Given a 2D grid, each cell is either a wall 2, a zombie 1 or people 0 (the number zero, one, two).Zombies can turn the nearest people(up/down/left/right) into zombies every day, but can not through wall. How long will it take to turn all people into zombies?
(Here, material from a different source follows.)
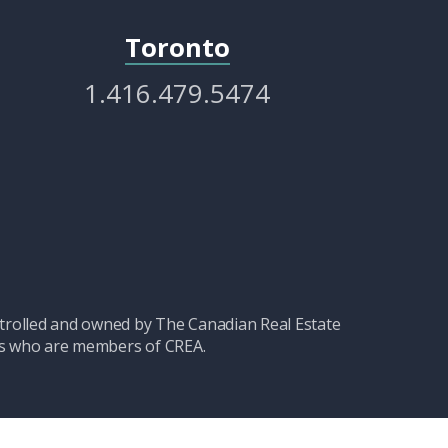
Toronto
1.416.479.5474
olled and owned by The Canadian Real Estate
nals who are members of CREA.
Return -1 if can not turn all people into zombies.
class Coordinate {
int x;
int y;
public Coordinate(int x, int y) {
this.x = x;
this.y = y;
}
}
public class Solution {
/** * @param grid a 2D integer grid * @return an integer */
public int zombie(int[][] grid) {
if (grid == null || grid.length == 0 || grid[0].length == 0) {
return -1;
}
int n = grid.length;
int m = grid[0].length;
int people = 0;
Queue<Coordinate> queue = new LinkedList<>();
int[] directionX = {0, 0, 1, -1};
int[] directionY = {1, -1, 0, 0};
//找到所有僵尸,统计所有人数
for (int i = 0; i < n; i++) {
for (int j = 0; j < m; j++) {
if (grid[i][j] == 1) {
queue.offer(new Coordinate(i, j));
}
if (grid[i][j] == 0) {
people++;
}
}
}
if (people == 0) {
return 0;
}
int time = 0;
while (!queue.isEmpty()) {
int size = queue.size();
time++;
//System.out.println("当前是第" + time + "天,还剩" + people + "人");
for (int i = 0; i < size; i++) {
//分层遍历,增加一层for循环,在for循环里再进行poll()!!!
Coordinate coor = queue.poll();
for (int j = 0; j < 4; j++) {
Coordinate adj = new Coordinate(
coor.x + directionX[j],
coor.y + directionY[j]
);
if (inBound(adj, grid)) {
if (grid[adj.x][adj.y] == 0) {
grid[adj.x][adj.y] = 1;
people--;
if (people == 0) {
return time;
}
queue.offer(adj);
}
}
}
}
}
return -1;
}
private boolean inBound(Coordinate coor, int[][] grid) {
int n = grid.length;
int m = grid[0].length;
int x = coor.x;
int y = coor.y;
return x >= 0 && x < n && y >= 0 && y < m && grid[x][y] != 2;
}
}